- Módl się, aż coś zmieni się w twoim życiu, w twojej rodzinie i w Kościele - zachęcał podczas Mszy św. o. John Bashobora. W pierwszym dniu rekolekcji z charyzmatykiem z Ugandy wzięło udział ponad 1,5 tys. osób. Dziś kolejne spotkanie.
Msza św. zakończyła pierwszy dzień rekolekcji, które 29 i 30 marca odbywają się w bazylice Najświętszego Serca Jezusowego na Pradze. W homilii o. John Bashobora poruszył temat modlitwy.
Zachęcił, by modlić się "do skutku” - swoimi słowami i modlitwą Kościoła, brewiarzem - "aż coś zmieni się w życiu, rodzinie i Kościele”. - Modlitwa brewiarzem nie jest "zarezerwowana” tylko dla duchownych, ale dla każdego człowieka. To modlitwa Kościoła - mówił.
I wyjaśnił: - Wszyscy zmierzamy do komunii z Bogiem, zarówno osoby w związkach małżeńskich, jak i kapłani, biskupi, papież. Wszyscy powołani jesteśmy do czystości serca. Żony i mężowie oddają się całkowicie Bogu w sakramencie małżeństwa. Dzieci są oddane Bogu, gdy łączą się z rodziną.

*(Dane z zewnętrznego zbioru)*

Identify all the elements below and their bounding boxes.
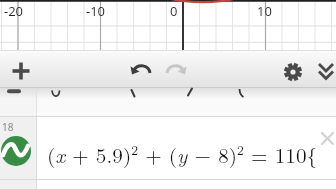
button[interactable]: 18 [0, 117, 336, 179]
button[interactable] [4, 54, 38, 84]
staticText: 18 [2, 120, 14, 134]
staticText: 0 [170, 2, 178, 20]
staticText: -20 [4, 2, 24, 20]
staticText: -10 [86, 2, 106, 20]
button[interactable] [278, 54, 308, 84]
button[interactable] [161, 53, 191, 83]
staticText: (x + 5.9)2 + (y − 8)2 = 110{ [47, 140, 318, 168]
button[interactable] [318, 129, 336, 147]
button[interactable] [312, 54, 336, 84]
staticText: 10 [257, 2, 272, 20]
button[interactable] [126, 53, 156, 83]
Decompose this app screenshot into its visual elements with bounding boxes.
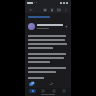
button[interactable]: Back (27, 6, 34, 13)
button[interactable]: Chat (38, 88, 47, 94)
button[interactable]: Spaces (49, 88, 58, 94)
button[interactable]: Star (65, 25, 68, 28)
button[interactable]: Mail (28, 88, 37, 94)
button[interactable]: Meet (59, 88, 68, 94)
button[interactable]: More options (62, 6, 69, 13)
button[interactable]: Star (28, 23, 68, 30)
button[interactable]: Mark unread (55, 6, 62, 13)
button[interactable]: Reply (29, 81, 35, 87)
button[interactable]: Delete (48, 6, 55, 13)
button[interactable]: Archive (41, 6, 48, 13)
button[interactable]: Forward (48, 81, 54, 87)
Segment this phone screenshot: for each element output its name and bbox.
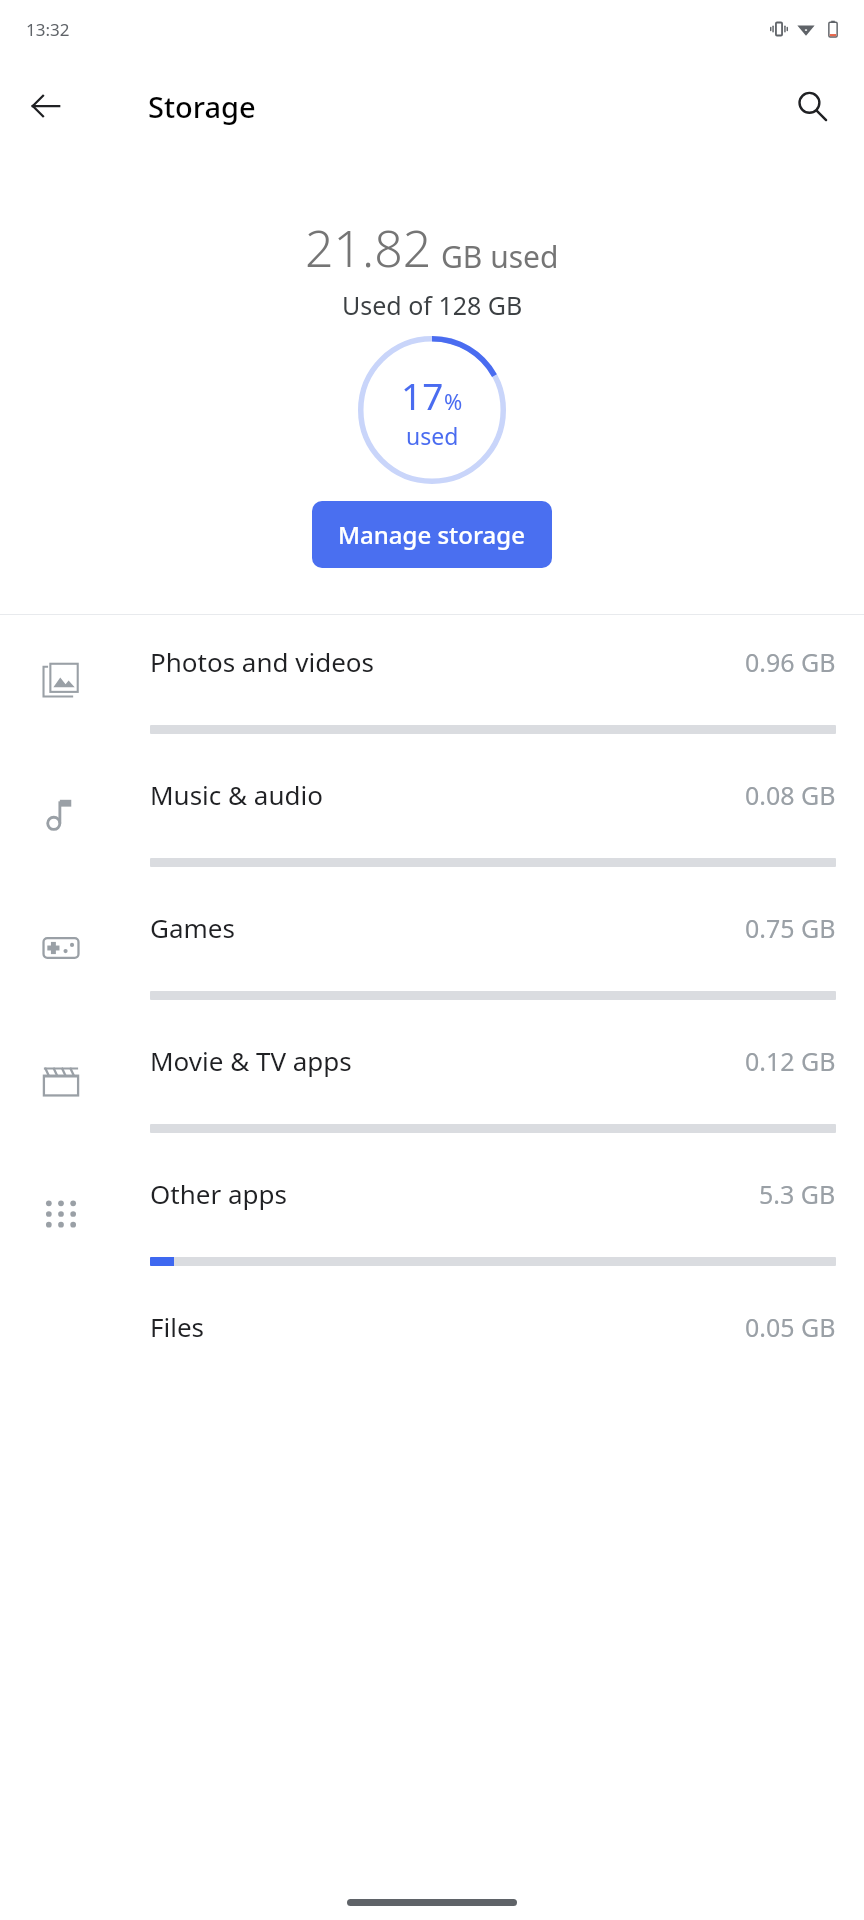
staticText: 0.96 GB: [745, 645, 836, 679]
staticText: 0.05 GB: [745, 1310, 836, 1344]
staticText: Photos and videos: [150, 644, 375, 679]
button[interactable]: Music & audio: [0, 748, 864, 881]
button[interactable]: Movie & TV apps: [0, 1014, 864, 1147]
staticText: Files: [150, 1309, 205, 1344]
staticText: Used of 128 GB: [342, 288, 523, 322]
staticText: Music & audio: [150, 777, 323, 812]
staticText: %: [444, 386, 463, 416]
staticText: 21.82: [305, 214, 432, 282]
button[interactable]: Photos and videos: [0, 615, 864, 748]
button[interactable]: Back: [14, 74, 78, 138]
staticText: 17: [401, 370, 444, 420]
staticText: Storage: [148, 87, 256, 126]
staticText: 0.08 GB: [745, 778, 836, 812]
staticText: Games: [150, 910, 235, 945]
button[interactable]: Manage storage: [312, 501, 552, 568]
staticText: 0.12 GB: [745, 1044, 836, 1078]
button[interactable]: Files: [0, 1280, 864, 1390]
button[interactable]: Other apps: [0, 1147, 864, 1280]
button[interactable]: Search: [780, 74, 844, 138]
staticText: Manage storage: [338, 518, 526, 551]
staticText: Movie & TV apps: [150, 1043, 352, 1078]
staticText: 5.3 GB: [759, 1177, 836, 1211]
staticText: 13:32: [26, 18, 70, 41]
staticText: Other apps: [150, 1176, 287, 1211]
staticText: GB used: [441, 236, 559, 277]
staticText: 0.75 GB: [745, 911, 836, 945]
staticText: used: [406, 420, 459, 451]
button[interactable]: Games: [0, 881, 864, 1014]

Nawiązując do Ewangelii o Marii Magdalenie płaczącej nad grobem, kaznodzieja zwrócił uwagę, że Bóg dopuszcza trudne próby w naszym życiu, by przekonać się, czy prawdziwie Go kochamy. - Każdy z nas miał takie próby. Kobiety, ilu mężczyzn "zabrało" wam Jezusa, obiecując swoją miłość, ilu fałszywych proroków było w naszym życiu? - pytał.
Uczestnikom rekolekcji przypomniał, że każdy z nas jest prorokiem posłanym przez Boga, by "podnosić innych, nieść pokrzepienie”. - Za każdym razem, gdy mówisz swojej żonie, że jest "głupia”, kiedy oskarżasz Putina i państwo Islamskie, jesteś w królestwie szatana - mówił. - Mamy modlić się i błogosławić Boga i Jemu powierzać trudne sytuacje, a On będzie je uzdrawiał - dodał.

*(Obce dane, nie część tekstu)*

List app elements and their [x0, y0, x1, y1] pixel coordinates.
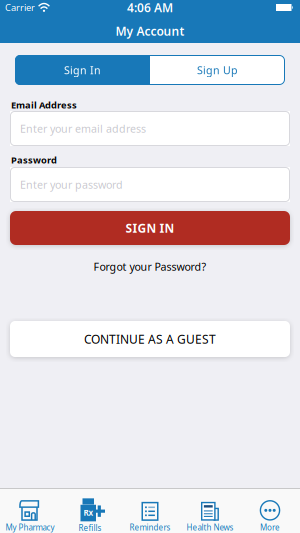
staticText: SIGN IN — [126, 220, 174, 236]
staticText: Enter your email address — [20, 121, 146, 136]
staticText: Reminders — [130, 522, 170, 533]
staticText: Sign In — [64, 63, 101, 77]
staticText: 4:06 AM — [127, 0, 173, 15]
staticText: More — [260, 522, 280, 533]
staticText: Health News — [186, 522, 234, 533]
staticText: My Account — [116, 23, 184, 39]
staticText: Forgot your Password? — [94, 259, 206, 274]
staticText: Email Address — [11, 99, 77, 111]
staticText: Rx — [84, 507, 94, 518]
button[interactable]: SIGN IN — [10, 211, 290, 245]
staticText: Carrier — [5, 1, 35, 14]
button[interactable]: Forgot your Password? — [94, 260, 206, 273]
staticText: Password — [11, 154, 57, 166]
button[interactable]: My Pharmacy — [0, 489, 60, 533]
button[interactable]: Refills — [60, 489, 120, 533]
staticText: Refills — [78, 522, 102, 533]
button[interactable]: Sign In — [15, 55, 150, 85]
button[interactable]: Health News — [180, 489, 240, 533]
staticText: My Pharmacy — [6, 522, 54, 533]
button[interactable]: More — [240, 489, 300, 533]
staticText: Enter your password — [20, 177, 123, 192]
button[interactable]: Sign Up — [150, 55, 285, 85]
staticText: Sign Up — [197, 63, 238, 77]
staticText: CONTINUE AS A GUEST — [84, 331, 216, 347]
button[interactable]: Reminders — [120, 489, 180, 533]
button[interactable]: CONTINUE AS A GUEST — [10, 321, 290, 357]
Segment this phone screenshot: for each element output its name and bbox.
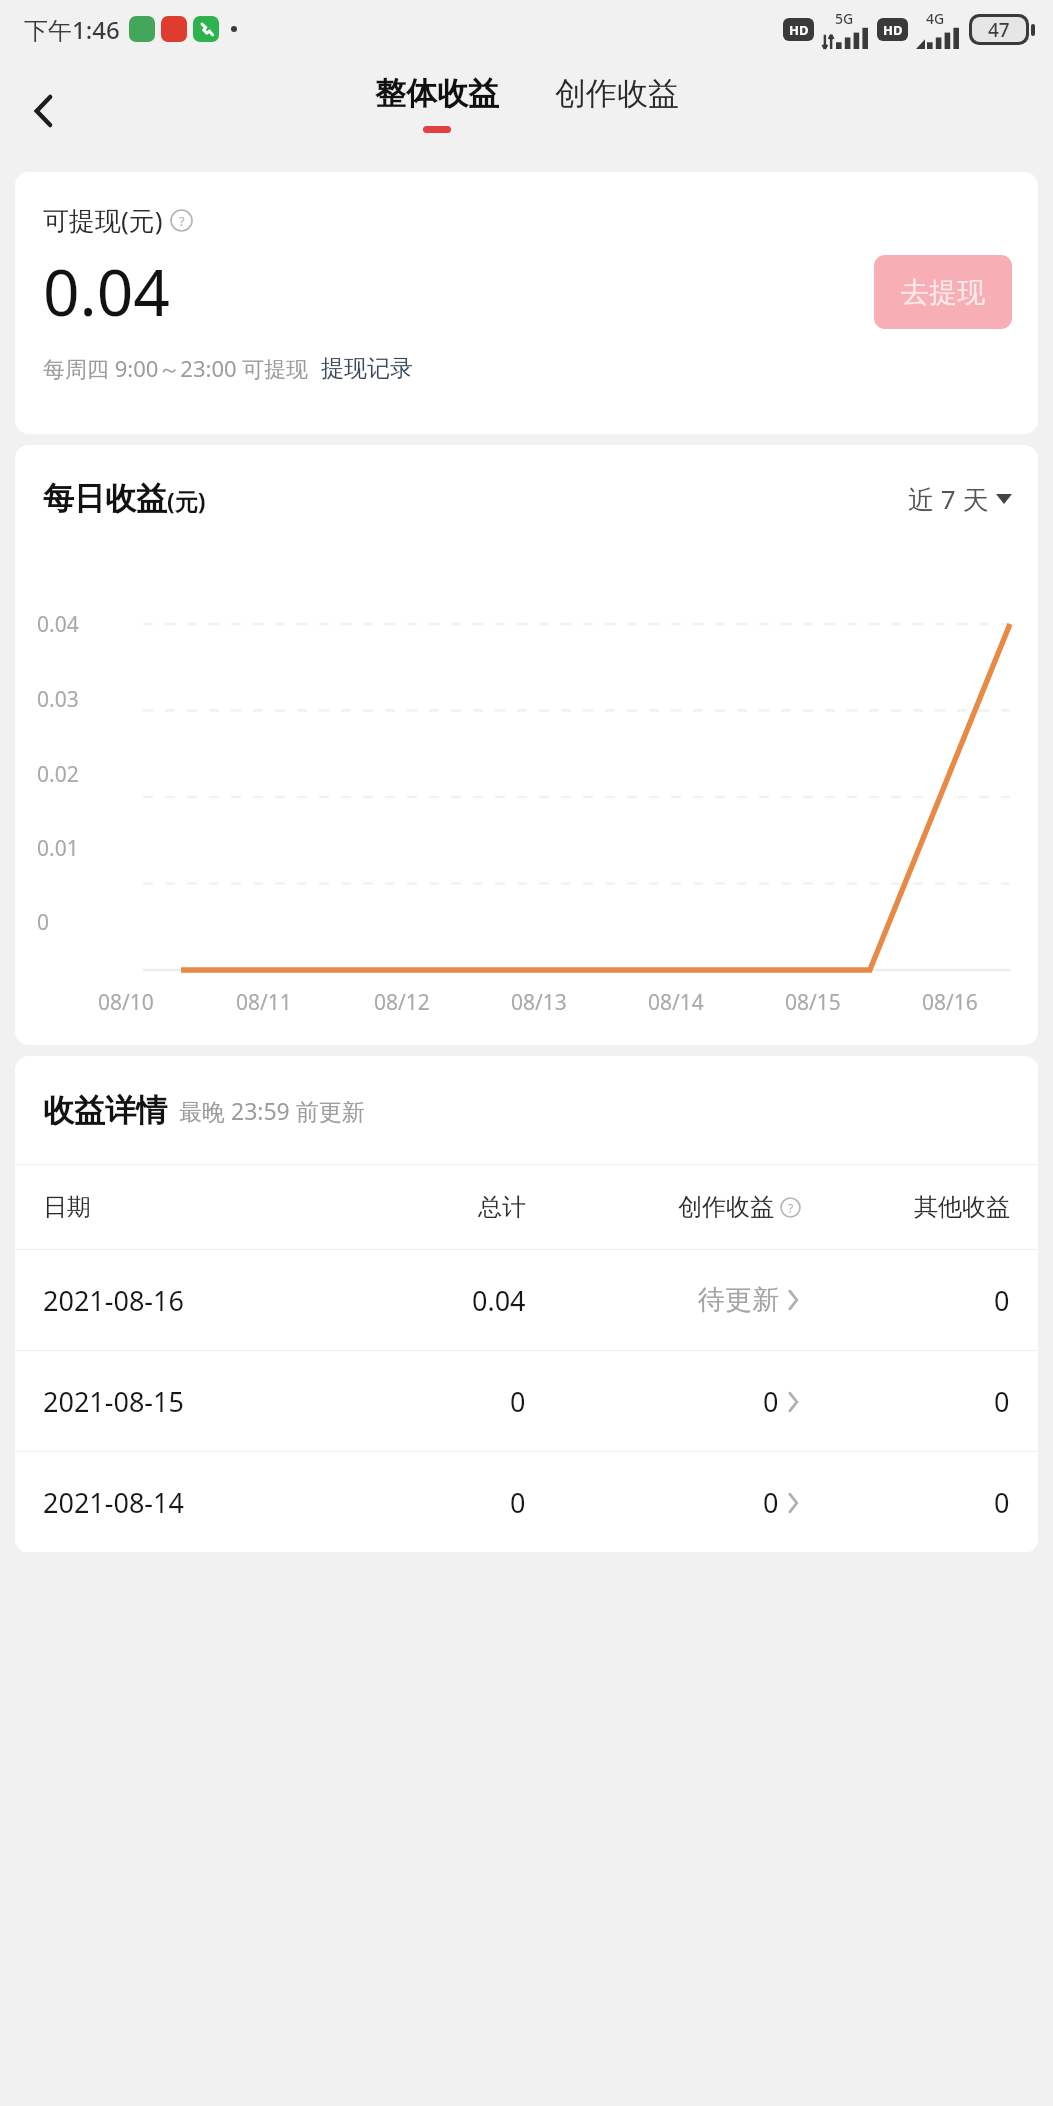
staticText: 待更新 bbox=[698, 1283, 779, 1317]
button[interactable]: 去提现 bbox=[874, 255, 1012, 329]
button[interactable]: 整体收益 bbox=[363, 58, 511, 149]
staticText: 2021-08-14 bbox=[43, 1484, 184, 1521]
staticText: 0 bbox=[37, 908, 50, 937]
staticText: 0.02 bbox=[37, 760, 79, 789]
staticText: HD bbox=[883, 21, 903, 39]
staticText: 0 bbox=[510, 1383, 526, 1420]
button[interactable]: 创作收益 bbox=[543, 58, 691, 149]
staticText: 08/13 bbox=[511, 988, 567, 1017]
staticText: ? bbox=[179, 212, 185, 230]
staticText: 日期 bbox=[43, 1192, 91, 1222]
staticText: 47 bbox=[988, 17, 1010, 42]
staticText: 总计 bbox=[478, 1192, 526, 1222]
staticText: 0 bbox=[994, 1282, 1010, 1319]
staticText: 创作收益 bbox=[555, 74, 679, 113]
staticText: 08/16 bbox=[922, 988, 978, 1017]
staticText: 08/12 bbox=[374, 988, 430, 1017]
staticText: 0.03 bbox=[37, 685, 79, 714]
button[interactable]: 2021-08-14 bbox=[15, 1452, 1038, 1552]
staticText: 0.01 bbox=[37, 834, 79, 863]
staticText: 提现记录 bbox=[321, 354, 413, 383]
staticText: 创作收益 bbox=[678, 1192, 774, 1222]
button[interactable]: 2021-08-16 bbox=[15, 1250, 1038, 1350]
staticText: 去提现 bbox=[901, 275, 985, 310]
staticText: 整体收益 bbox=[375, 74, 499, 113]
staticText: 近 7 天 bbox=[908, 481, 989, 517]
button[interactable]: 近 7 天 bbox=[908, 481, 1012, 517]
staticText: 0 bbox=[994, 1383, 1010, 1420]
staticText: 最晚 23:59 前更新 bbox=[179, 1095, 365, 1126]
staticText: 0 bbox=[994, 1484, 1010, 1521]
staticText: 0.04 bbox=[472, 1282, 526, 1319]
staticText: 下午1:46 bbox=[24, 13, 120, 46]
staticText: 08/11 bbox=[236, 988, 292, 1017]
staticText: 0 bbox=[763, 1383, 779, 1420]
staticText: 每日收益 bbox=[43, 479, 167, 518]
staticText: 0.04 bbox=[43, 248, 170, 335]
staticText: 0 bbox=[510, 1484, 526, 1521]
staticText: 0 bbox=[763, 1484, 779, 1521]
staticText: 08/10 bbox=[98, 988, 154, 1017]
button[interactable]: Back bbox=[14, 80, 76, 142]
staticText: 可提现(元) bbox=[43, 202, 163, 238]
staticText: 2021-08-16 bbox=[43, 1282, 184, 1319]
staticText: 0.04 bbox=[37, 610, 79, 639]
staticText: 其他收益 bbox=[914, 1192, 1010, 1222]
staticText: 08/15 bbox=[785, 988, 841, 1017]
staticText: 收益详情 bbox=[43, 1091, 167, 1130]
staticText: 08/14 bbox=[648, 988, 704, 1017]
staticText: HD bbox=[789, 21, 809, 39]
staticText: 5G bbox=[835, 9, 854, 28]
staticText: 4G bbox=[926, 9, 945, 28]
staticText: 2021-08-15 bbox=[43, 1383, 184, 1420]
staticText: (元) bbox=[167, 485, 206, 516]
staticText: ? bbox=[788, 1200, 794, 1216]
staticText: 每周四 9:00～23:00 可提现 bbox=[43, 353, 309, 383]
button[interactable]: 提现记录 bbox=[321, 354, 413, 383]
button[interactable]: 2021-08-15 bbox=[15, 1351, 1038, 1451]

Zebranych w praskiej bazylice wielokrotnie pytał: "Kogo szukacie?” - przychodząc do Kościoła, idąc do pracy, zawierając małżeństwo?. - Pokładacie ufność w Jezusie czy w kapłanie, który daje wam Jezusa? Od momentu, kiedy na Mszy św. czynisz znak krzyża, wyruszasz w podróż z Bogiem - mówił. I dodał: Jesteście błogosławieni, bo zostaliście poślubieni, zostaliście oblubienicą Chrystusa.
Zachęcił, by wychodząc z kościoła "zabrać ze sobą" Jezusa - do swoich domów, miejsc pracy. - Przychodzicie do kościoła, by stać się Kościołem w swojej rodzinie. To jest wasza misja - powiedział. Nawiązał przy tym do posłannictwa s. Faustyny i szczególnego posłannictwa Polaków do głoszenia Bożego Miłosierdzia.

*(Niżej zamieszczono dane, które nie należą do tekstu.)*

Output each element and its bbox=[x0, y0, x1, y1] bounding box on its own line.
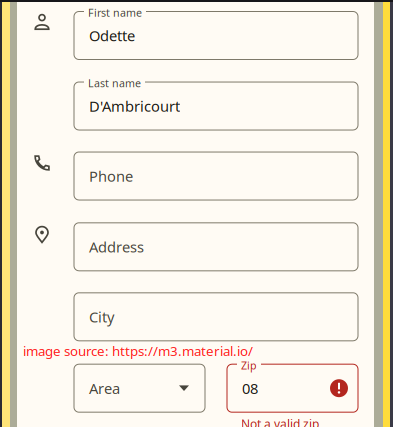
staticText: image source: https://m3.material.io/ bbox=[23, 342, 253, 360]
button[interactable]: Address bbox=[74, 223, 358, 271]
button[interactable]: Area bbox=[74, 364, 205, 412]
staticText: Zip bbox=[241, 358, 257, 372]
staticText: Address bbox=[89, 237, 144, 257]
staticText: Odette bbox=[89, 26, 135, 45]
button[interactable]: D'Ambricourt bbox=[74, 82, 358, 130]
staticText: Area bbox=[89, 378, 120, 398]
staticText: D'Ambricourt bbox=[89, 96, 180, 116]
button[interactable]: Phone bbox=[74, 152, 358, 200]
button[interactable]: Odette bbox=[74, 12, 358, 60]
staticText: City bbox=[89, 307, 114, 327]
staticText: Not a valid zip bbox=[241, 416, 319, 427]
staticText: Phone bbox=[89, 166, 133, 186]
staticText: Last name bbox=[88, 76, 141, 90]
staticText: First name bbox=[88, 6, 142, 20]
button[interactable]: City bbox=[74, 293, 358, 341]
staticText: 08 bbox=[242, 378, 258, 398]
button[interactable]: 08 bbox=[227, 364, 358, 412]
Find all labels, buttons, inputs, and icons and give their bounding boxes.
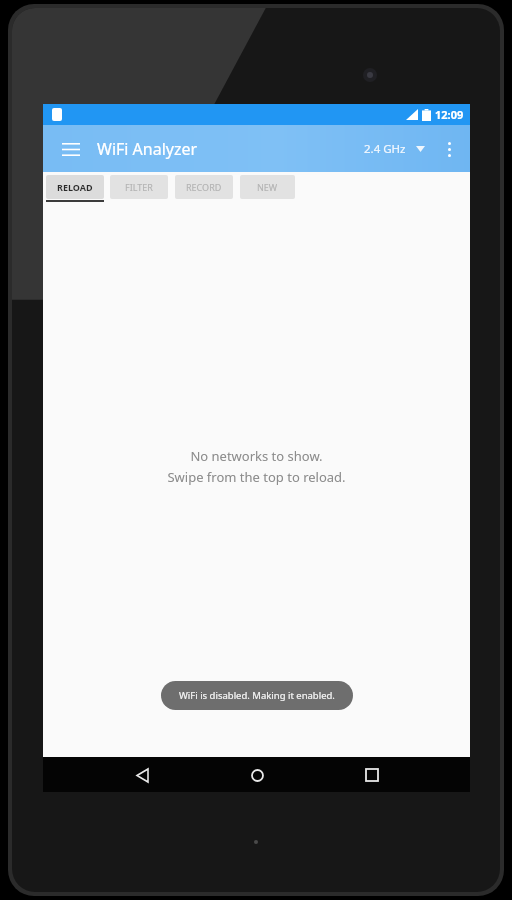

- Kiedy trwacie na modlitwie, także i wam Jezus będzie się objawiał - mówił kapłan i szczególnie zachęcał kobiety, by prawdę o Zmartwychwstaniu ogłaszały w swoich domach i środowiskach. Wskazał przy tym na Maryję, która nieustannie wsłuchiwała się w słowo Boga.